ローラミルを開始および停止させるには、研削ローラを研削ベッドから油圧で上昇させることができる。これは、本発明の油空圧ばねシステムと同時にまたは事実上同時に可能である。
図5は、モジュラ構造の6つのローラミルに対する本発明の油圧構成を大幅に図式化した図で示す。

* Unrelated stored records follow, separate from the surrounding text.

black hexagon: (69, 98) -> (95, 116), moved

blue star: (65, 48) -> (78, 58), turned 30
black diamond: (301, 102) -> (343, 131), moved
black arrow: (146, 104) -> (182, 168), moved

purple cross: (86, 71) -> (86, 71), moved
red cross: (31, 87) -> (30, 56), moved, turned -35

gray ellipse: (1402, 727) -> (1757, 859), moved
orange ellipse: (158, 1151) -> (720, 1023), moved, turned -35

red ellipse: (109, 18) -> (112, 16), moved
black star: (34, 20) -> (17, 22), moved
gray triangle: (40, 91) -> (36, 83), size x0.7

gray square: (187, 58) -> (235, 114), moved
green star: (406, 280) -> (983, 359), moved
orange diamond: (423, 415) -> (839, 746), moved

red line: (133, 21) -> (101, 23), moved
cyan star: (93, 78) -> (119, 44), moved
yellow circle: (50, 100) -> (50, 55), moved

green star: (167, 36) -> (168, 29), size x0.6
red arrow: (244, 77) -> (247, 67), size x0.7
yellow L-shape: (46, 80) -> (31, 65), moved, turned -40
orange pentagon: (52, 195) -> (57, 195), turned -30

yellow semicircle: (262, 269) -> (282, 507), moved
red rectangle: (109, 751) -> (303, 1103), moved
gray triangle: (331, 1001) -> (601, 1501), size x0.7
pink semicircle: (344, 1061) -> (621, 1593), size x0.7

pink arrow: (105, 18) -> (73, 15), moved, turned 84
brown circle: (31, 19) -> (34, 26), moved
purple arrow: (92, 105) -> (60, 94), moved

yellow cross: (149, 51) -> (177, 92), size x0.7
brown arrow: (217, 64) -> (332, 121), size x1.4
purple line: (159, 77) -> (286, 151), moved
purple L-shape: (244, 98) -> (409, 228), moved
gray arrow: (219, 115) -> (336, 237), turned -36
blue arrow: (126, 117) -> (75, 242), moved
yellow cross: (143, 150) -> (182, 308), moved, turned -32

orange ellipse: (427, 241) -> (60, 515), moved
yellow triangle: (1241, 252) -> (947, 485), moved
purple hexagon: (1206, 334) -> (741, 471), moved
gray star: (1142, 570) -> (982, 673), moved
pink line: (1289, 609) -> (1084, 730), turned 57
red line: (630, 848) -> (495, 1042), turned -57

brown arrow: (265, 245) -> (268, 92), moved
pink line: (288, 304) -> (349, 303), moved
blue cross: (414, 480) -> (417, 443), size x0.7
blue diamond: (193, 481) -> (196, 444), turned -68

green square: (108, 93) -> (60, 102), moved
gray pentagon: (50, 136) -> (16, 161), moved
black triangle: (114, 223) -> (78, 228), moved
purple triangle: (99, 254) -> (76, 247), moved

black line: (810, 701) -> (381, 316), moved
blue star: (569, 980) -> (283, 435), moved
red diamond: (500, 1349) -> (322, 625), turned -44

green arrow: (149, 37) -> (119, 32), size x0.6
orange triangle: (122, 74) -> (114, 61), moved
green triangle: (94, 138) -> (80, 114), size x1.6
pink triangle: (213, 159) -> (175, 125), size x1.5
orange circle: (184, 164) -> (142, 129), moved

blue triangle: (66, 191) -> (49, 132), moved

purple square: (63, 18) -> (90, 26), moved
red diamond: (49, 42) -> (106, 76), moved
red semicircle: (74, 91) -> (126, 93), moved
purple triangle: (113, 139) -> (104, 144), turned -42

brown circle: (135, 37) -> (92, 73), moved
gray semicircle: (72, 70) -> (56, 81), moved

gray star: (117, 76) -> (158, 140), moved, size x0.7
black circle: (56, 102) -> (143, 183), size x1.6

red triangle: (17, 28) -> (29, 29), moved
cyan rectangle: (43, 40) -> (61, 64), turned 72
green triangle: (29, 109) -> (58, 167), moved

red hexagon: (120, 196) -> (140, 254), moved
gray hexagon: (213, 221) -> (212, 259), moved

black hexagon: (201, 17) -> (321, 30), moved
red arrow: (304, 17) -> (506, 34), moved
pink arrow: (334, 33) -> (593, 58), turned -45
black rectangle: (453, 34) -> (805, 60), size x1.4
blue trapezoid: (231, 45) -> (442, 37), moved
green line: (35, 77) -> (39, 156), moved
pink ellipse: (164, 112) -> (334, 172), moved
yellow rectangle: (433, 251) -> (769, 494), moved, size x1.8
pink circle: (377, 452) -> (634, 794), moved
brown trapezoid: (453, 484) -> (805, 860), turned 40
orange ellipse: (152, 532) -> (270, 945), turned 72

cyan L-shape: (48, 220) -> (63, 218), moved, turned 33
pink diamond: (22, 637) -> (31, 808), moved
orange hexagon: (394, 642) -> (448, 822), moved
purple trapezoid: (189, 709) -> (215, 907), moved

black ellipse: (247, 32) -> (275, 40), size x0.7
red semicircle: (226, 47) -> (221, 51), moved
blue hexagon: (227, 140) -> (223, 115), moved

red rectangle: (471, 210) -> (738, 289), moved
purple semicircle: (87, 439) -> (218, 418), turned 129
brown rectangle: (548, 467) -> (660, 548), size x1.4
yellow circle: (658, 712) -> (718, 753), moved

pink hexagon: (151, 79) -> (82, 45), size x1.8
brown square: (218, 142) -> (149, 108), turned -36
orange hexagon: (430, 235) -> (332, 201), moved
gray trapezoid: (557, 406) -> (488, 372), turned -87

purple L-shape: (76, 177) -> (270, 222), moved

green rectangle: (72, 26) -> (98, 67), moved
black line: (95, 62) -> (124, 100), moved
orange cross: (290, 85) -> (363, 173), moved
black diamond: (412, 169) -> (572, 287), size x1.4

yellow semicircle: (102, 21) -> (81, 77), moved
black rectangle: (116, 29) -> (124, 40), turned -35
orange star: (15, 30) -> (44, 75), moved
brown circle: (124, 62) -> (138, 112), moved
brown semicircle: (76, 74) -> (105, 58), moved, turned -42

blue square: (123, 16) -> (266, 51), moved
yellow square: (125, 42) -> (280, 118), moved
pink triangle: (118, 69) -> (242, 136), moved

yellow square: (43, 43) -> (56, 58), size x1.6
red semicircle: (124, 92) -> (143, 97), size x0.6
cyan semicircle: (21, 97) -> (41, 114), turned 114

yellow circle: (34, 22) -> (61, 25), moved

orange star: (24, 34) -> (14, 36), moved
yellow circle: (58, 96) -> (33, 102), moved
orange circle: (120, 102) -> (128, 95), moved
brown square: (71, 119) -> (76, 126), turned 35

6つの油空圧ばねシステム10の6つの台座21および6つの油圧供給ユニット20、アキュムレータスタンド22、ならびにばねユニット11のみを示す。
図5は、各油空圧ばねシステム10のアキュムレータスタンド22と関連する油圧供給システム20の間のパイプライン23(同じく図1参照)、およびアキュムレータスタンド22と油圧シリンダ12の間の高圧ホース24が比較的短く、したがってパイプラインの湾曲を除外できることを示す。各油空圧ばねシステム10の油圧供給ユニット20の油圧キャビネット25は、油圧シリンダ12と直線的に位置し、そのため油圧オイルは、低い抵抗で振動することができる。
起こりうる部分的な軸受の損傷を回避するために、油圧円環ラインをもたない歯車装置(図示せず)上のそれぞれ対向する研削ローラの安定した装填は、電気制御/調整(図示せず)によって実現され、それぞれのオイル圧力は、対向するばねユニット内でセンサ(図示せず)を用いて測定され、標的値前後の比較的低い公差の範囲内で保たれる。これに達しない場合、それぞれの油圧キャビネット内でポンプが開始され、それぞれの出口弁が短時間にわたって開かれる。このようにして、効果的な圧力補償が実現される。